16.3535 · Interpellation · 2016-06-16
Département de l'économie, de la formation et de la recherche
Liquidé
Wortlaut
Chaque été, des gens du voyage étrangers traversent notre pays et placent les cantons dans des situations difficiles, en souillant les places à disposition et les parcelles des voisins. Les coûts de remise en ordre sont alors à la charge des contribuables du canton concerné.
Cette année, par exemple, un convoi d'une soixantaine de caravanes parti de Gampelen/BE a bloqué l'autoroute A5 avant de s'installer sans autorisation dans le canton de Neuchâtel puis de laisser la place occupée dans un triste état.
Les gens du voyage demandent régulièrement aux cantons traversés une autorisation de pratiquer le commerce itinérant. Lorsque les conditions sont remplies, les cantons n'ont pas d'autres choix que de la délivrer même si les gens du voyage n'ont par ailleurs obtenu aucune autorisation, ni du canton ni d'un propriétaire privé, pour stationner leur convoi sur une parcelle du canton.
Aussi posé-je la question suivante :
Ne serait-il pas judicieux de compléter la loi fédérale du 23 mars 2001 sur le commerce itinérant en ajoutant une condition supplémentaire à l'octroi de l'autorisation de pratiquer le commerce itinérant pour les gens du voyage ? Cette condition pourrait être la production de l'accord écrit du propriétaire de la parcelle sur laquelle ces personnes envisagent de stationner afin de pratiquer leurs activités dans le canton.
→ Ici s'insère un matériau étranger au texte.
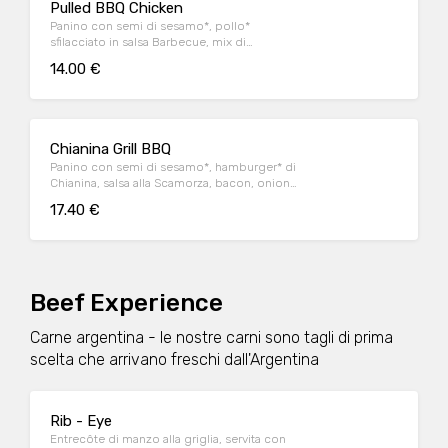
Pulled BBQ Chicken
Panino con semi di sesamo*, pollo*
sfilacciato in salsa Barbecue, mix di
formaggi, onion relish, bacon, maionese e
14.00 €
insalata iceberg
Chianina Grill BBQ
Panino con semi di sesamo*, hamburger* di
Chianina, salsa alla Scamorza, bacon, onion
relish, insalata iceberg e salsa Barbecue
17.40 €
Beef Experience
Carne argentina - le nostre carni sono tagli di prima
scelta che arrivano freschi dall'Argentina
Rib - Eye
Entrecôte di manzo alla griglia, servita con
Stellungnahme des Bundesrates
Le problème soulevé est connu du Conseil fédéral, qui comprend les préoccupations des cantons. Toutefois, la modification de la loi fédérale du 23 mars 2001 sur le commerce itinérant (RS 943.1) ne permettrait pas d'améliorer la situation.
La loi fédérale sur le commerce itinérant prévoit l'obligation d'obtenir une autorisation de la police du commerce dans le but de protéger les particuliers sollicités à domicile de manière spontanée par des commerçants itinérants pour l'achat de marchandises ou de services. Pour obtenir cette autorisation, les commerçants itinérants doivent satisfaire aux exigences légales. Les conditions relatives à l'exercice d'une activité soumise à autorisation s'appliquent tant aux personnes ayant un domicile fixe qu'aux gens du voyage.
Les ressortissants étrangers qui ont leur domicile ou leur siège à l'étranger ou qui y séjournent ont, en principe, également le droit d'obtenir une autorisation, sous réserve des dispositions de la législation sur les étrangers. L'autorisation prévue par la loi fédérale sur le commerce itinérant ne remplace pas une éventuelle autorisation de séjour ou une obligation d'annonce, mais constitue une autorisation supplémentaire à demander pour l'exercice d'une activité itinérante.
Les ressortissants de l'UE ou de l'AELE qui se rendent en Suisse en tant que gens du voyage ont le droit d'y séjourner sans autorisation pendant trois mois par année civile. Si, durant ce temps, ils souhaitent exercer une activité lucrative, ils doivent au préalable soumettre aux autorités compétentes une demande en ligne concernant l'exercice d'une activité lucrative à court terme. Un éventuel refus de l'autorisation du commerce itinérant n'empêcherait pas ces personnes de traverser la Suisse ou de s'y installer pendant un certain temps.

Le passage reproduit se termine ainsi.